Compared with conventional metal production processes, such as casting or rolling, the process parameters in AM are all relatively recent developments. For PBF these process parameters concern the power, velocity and pattern taken by the melting beam, all of which control the melting of metal powder. For any new powder composition or morphology, new parameters must be developed. Optimising the process parameters is usually guided by the material properties. The density, roughness and phases are all properties that can be considered as well as practical concerns, such as powder disturbances and swelling.

Even with all these considerations, porosity is still one of the most critical properties for optimising the process parameters.8 Mechanical properties of AM-produced parts can depend heavily on the porosity with fatigue,9 strength10 and Young’s modulus11 all decreasing with increased porosity. It is also worth noting that pores can vary significantly in size and shape and are formed because of different thermodynamic conditions. As large pores are more likely to cause structural failures, they are a higher priority for removal than small pores.12

Optimising parameters usually involves some form of Design of Experiment (DoE) or other experiment scheme.
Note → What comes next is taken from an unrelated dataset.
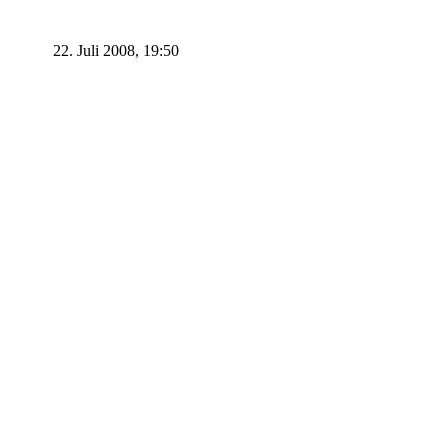
22. Juli 2008, 19:50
The process involves trialling different parameters and then measuring the results to find which parameters worked well (low porosity) and which did not (high porosity). The best parameters will be the ones that fully melt the metal powder without causing porosity via overheating or any other means. Quickly and accurately classifying pores would enable optimisation to be carried out on the most critical types of pores, not just on the total pore volume.

Background

Types of Pores

Three main types of pores are thought to form during AM processes: gas, keyholes (KH) and lack of fusion (LF). Each has a distinct shape, size and formation mechanism.13,14,15

LF pores are caused by a lack of input energy to the powder bed during the melting process. The lower input energy fails to fully melt the metal powder and so leaves voids in the resultant structure. LF pores tend to be large, similar in scale to the melt pool size and irregular13 as shown in Fig. 1b.
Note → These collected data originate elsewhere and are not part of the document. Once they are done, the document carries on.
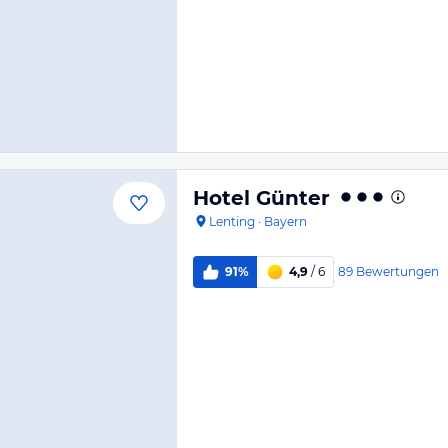
Hotel Günter
Lenting
·
Bayern
89
Bewertungen
91%
4,9
/ 6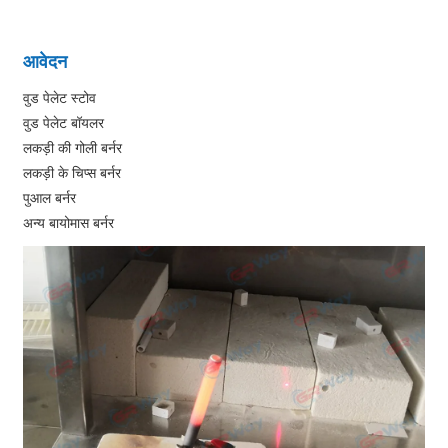
आवेदन
वुड पेलेट स्टोव
वुड पेलेट बॉयलर
लकड़ी की गोली बर्नर
लकड़ी के चिप्स बर्नर
पुआल बर्नर
अन्य बायोमास बर्नर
KH pores are caused by an excess of input energy during the melting process. Excess beam power causes excessive penetration of the metal powder, which after solidification leaves a pore near the bottom of the melt pool. The result is a relatively large pore that is usually circular horizontally and elongated in the vertical direction as shown in Fig. 1a. KH pores can also be wider at the top than the bottom, looking somewhat like a keyhole.14,15

Gas pores are the smallest and most spherical of all pores. These pores are connected to trapped gas either already present in the metal powder or trapped during the melting process. These pores are usually the most prevalent pore type in AM.13

Fig. 1

Source: Charlotte Boig PhD thesis, Sheffield16

Taxonomy of KH and LF pores. These images are from samples of AM-produced IN713C. (a) Image i is an SEM of a KH pore in the XY plane. Image ii shows an XCT reconstruction. Image iii shows an SEM image from the XZ plane. (b) Image iv shows an XCT reconstruction of a LF pore. Image v and image vi show SEM image from XZ plane.

Unsupervised Machine Learning Methods

Unsupervised machine learning, or clustering, is an algorithmic method of grouping data together without prior knowledge about the underlying data structure. The methods take data, with any number of variables, and collects them together according to a set of numerical metrics. Most simple methods rely on distance-based metrics, for example the Euclidean distance between data points. More sophisticated methods would also include metrics of similarity of groups, overlap, information density measures, etc. The clustering in this research utilises exclusively the size, shape and relative dimensions of pores as the variables to be clustered, with the hypothesis that there is an underlying relationship that links pore morphology. In the literature, there are example of analyses related to AM that use the process parameters and pore locations but these are outside the scope of this work.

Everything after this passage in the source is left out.